_Required action_:
Give back the records below verbatim, please, but without a single image.

Collected data:
-*-

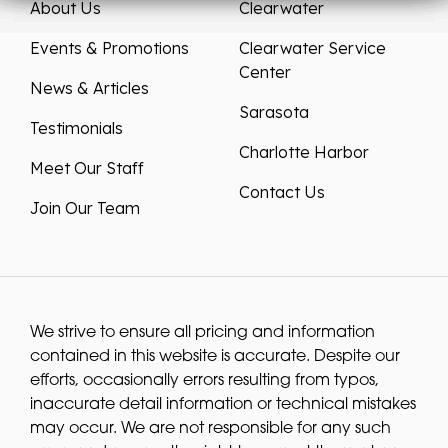
About Us
Clearwater
Events & Promotions
Clearwater Service
Center
News & Articles
Sarasota
Testimonials
Charlotte Harbor
Meet Our Staff
Contact Us
Join Our Team
We strive to ensure all pricing and information
contained in this website is accurate. Despite our
efforts, occasionally errors resulting from typos,
inaccurate detail information or technical mistakes
may occur. We are not responsible for any such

-*-

_Solved problem_:
About Us
Clearwater
Events & Promotions
Clearwater Service
Center
News & Articles
Sarasota
Testimonials
Charlotte Harbor
Meet Our Staff
Contact Us
Join Our Team
We strive to ensure all pricing and information
contained in this website is accurate. Despite our
efforts, occasionally errors resulting from typos,
inaccurate detail information or technical mistakes
may occur. We are not responsible for any such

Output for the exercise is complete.